Firstly, in my opinion, if PPU did not make a profit (and I’m not sure it didn’t), it’s because it was not separated from Noble’s NHS core business. Essentially, if the medical wards were full, PPU would be used as an overflow ward with no recompense for the income lost should genuine private work be lost the following day. 
 

Secondly, as far as I know, consultants of my generation would not cancel NHS work to enable private work to go ahead.

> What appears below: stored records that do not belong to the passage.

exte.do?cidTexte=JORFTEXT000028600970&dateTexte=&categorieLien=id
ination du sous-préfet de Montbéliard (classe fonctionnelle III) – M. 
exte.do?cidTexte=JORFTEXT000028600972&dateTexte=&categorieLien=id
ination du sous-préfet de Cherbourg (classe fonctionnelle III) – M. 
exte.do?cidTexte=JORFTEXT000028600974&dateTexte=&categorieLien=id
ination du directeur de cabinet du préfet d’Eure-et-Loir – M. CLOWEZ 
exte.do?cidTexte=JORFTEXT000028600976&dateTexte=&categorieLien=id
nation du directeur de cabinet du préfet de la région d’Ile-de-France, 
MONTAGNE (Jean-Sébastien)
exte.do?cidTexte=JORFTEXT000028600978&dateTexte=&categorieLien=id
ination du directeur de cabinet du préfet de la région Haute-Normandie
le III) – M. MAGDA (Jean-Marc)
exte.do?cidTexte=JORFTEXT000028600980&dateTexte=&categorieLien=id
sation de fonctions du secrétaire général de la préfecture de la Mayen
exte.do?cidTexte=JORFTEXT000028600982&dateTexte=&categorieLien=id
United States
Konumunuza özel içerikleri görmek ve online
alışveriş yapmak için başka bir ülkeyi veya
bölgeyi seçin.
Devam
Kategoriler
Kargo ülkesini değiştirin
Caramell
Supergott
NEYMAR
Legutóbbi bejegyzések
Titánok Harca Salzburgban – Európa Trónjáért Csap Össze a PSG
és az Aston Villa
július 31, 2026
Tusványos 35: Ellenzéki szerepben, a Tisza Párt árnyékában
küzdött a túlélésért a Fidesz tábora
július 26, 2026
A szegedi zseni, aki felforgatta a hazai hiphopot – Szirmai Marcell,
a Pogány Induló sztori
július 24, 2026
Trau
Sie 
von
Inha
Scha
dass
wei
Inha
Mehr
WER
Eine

I actually did the opposite on occasion, and I know colleagues have done the same. It may have happened in the olden days (as a med student I knew of consultants ducking out of a clinic to go to the ‘golden nugget’ to whip out a private uterus, for example) but I doubt it does today with more formalised job planning.

 

The main issue here with private practice is volume. It’s probably not worth it for BUPA or whoever to take on the running of PPU as there are not enough insured patients to make it pay. Add to that the difficulty of staffing a standalone unit, and the difficulties with private/NHS integration - I’m not surprised that the bigger providers are reluctant. 
 

I don’t know what the solution is. My personal solution was to give up private operating in 2011, and all private work in 2019. Currently, there is no orthopaedic private practice on island, so you either wait or go across. At least we can’t be accused of being slow for the purposes of enhancing our incomes.